And nothing would ever be the same.
Chapter 25
Talia
Iwoke to warmth surrounding me on all sides. Not the feverish heat of my cycle, but the solid comfort of three bodies pressed close, three distinct scents wrapping around me like a blanket. Cedar and leather from Cassian behind me, his arm draped possessively across my waist. Pine and paper from Hollis to my right, his hand resting on my hip. And the earthy outdoor scent of Jace on my left, his fingers tangled gently in my hair.
The nest had been reconstructed at some point during the night, pillows and blankets arranged with obvious care around all four of us. Someone had brought water bottles within reach. Someone else had set protein bars on the nightstand.
Through the bonds I could feel them sleeping, their emotional states filtering through our connections like ambient music. Jace’s contentment, warm and uncomplicated. Hollis’s peaceful satisfaction. Cassian’s unusual relaxation, the rigid control he usually maintained completely absent.
And underneath all of it, the bonds themselves. Three threads connecting me to each of them, strong and permanent and absolutely real.
My heat had finally broken sometime in the early hours of the morning. Three days of cycling through need and satisfaction, of being cared for and claimed and cherished by three very different alphas who somehow managed to coordinate instead of compete. Three days that had fundamentally changed everything.
I shifted slightly, and immediately all three of them stirred. The bonds probably alerted them the moment I woke, my emotional state shifting from sleep to waking awareness.
“Hey,” Jace mumbled, blinking sleep from his eyes. “How are you feeling?”
“Sore,” I admitted. My body ached in ways both pleasant and uncomfortable. “But good. Better than good, actually.”
“Water,” Cassian said, already reaching for one of the bottles even as he pressed a kiss to my shoulder. “You need to stay hydrated.”
“And food,” Hollis added, sitting up carefully. “Your body needs fuel after three days of heat.”
I accepted the water bottle from Cassian and drank half of it before setting it aside. The three of them were watching me with careful attention, and through the bonds I could feel their worry mixing with satisfaction. Worry that I might regret this now that the heat was over. Satisfaction that they’d cared for me well.
“I don’t regret it,” I said quietly, addressing the unspoken concern. “In case you were wondering. I don’t regret any of this.”
Relief flooded through all three bonds simultaneously, so strong it made me gasp.
“We were worried,” Hollis admitted. “That once your heat broke, you might feel differently. That the biological imperative might have overridden what you actually wanted.”
“It didn’t.” I reached out to touch each of them in turn, needing the physical contact to reinforce the words. “This is what I wanted. What I still want. All three of you. Pack.”

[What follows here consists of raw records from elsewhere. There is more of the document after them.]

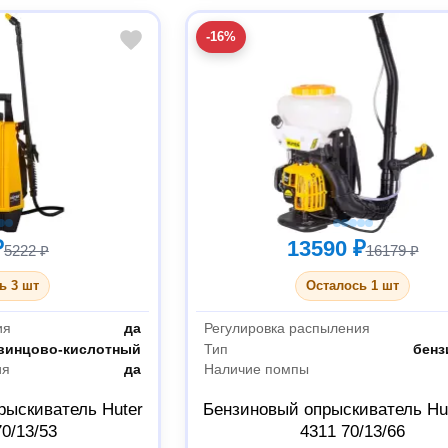
-16%
₽
13590 ₽
5222 ₽
16179 ₽
ь 3 шт
Осталось 1 шт
ия
да
Регулировка распыления
винцово-кислотный
Тип
бен
ия
да
Наличие помпы
рыскиватель Huter
Бензиновый опрыскиватель Hu
0/13/53
4311 70/13/66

“Pack,” Jace repeated, grinning. “I love the sound of that.”
“We should probably talk about what happens next,” Cassian said, ever practical even in the aftermath of bonding. “Logistics, expectations, how we function now that we’re permanently bonded.”
“Can we talk about it after I take a shower and eat something?” I asked. My body felt sticky with sweat and slick and three days of intimate activity. “I need to feel human again before we plan our entire future.”
“Of course,” Hollis said immediately. “Let me get the shower started for you. The water pressure in your bathroom is terrible, but I can probably coax it into something decent.”
He climbed out of the nest, completely unselfconscious in his nudity, and headed for the bathroom. I heard water start running a moment later.
“I’ll make food,” Jace offered. “Eggs and toast, maybe? Something substantial but not too heavy.”
“That sounds perfect.” I watched him pull on his boxers and head for the kitchen, leaving me alone with Cassian.
“You’re really okay?” he asked quietly, gray eyes searching my face. “Not just saying what you think we want to hear?”
“I’m really okay.” I shifted to face him properly, wincing slightly at the soreness. “Scared, maybe. This is permanent and huge and I’ve never been part of a pack before. But I don’t regret it. I don’t regret any of you.”
He pulled me close, careful of my tender body, and just held me for a long moment. Through the bond I felt his relief, his deep satisfaction at having me safe and bonded and his. But underneath that, I sensed something else. Vulnerability that he rarely let show.
“What is it?” I asked, pulling back enough to see his face.
“I’m terrified of failing you,” he admitted. “Of all three of us. I don’t know how to be in a healthy relationship, let alone a pack. My entire life has been transactional, strategic. What if I can’t unlearn that? What if I hurt you without meaning to?”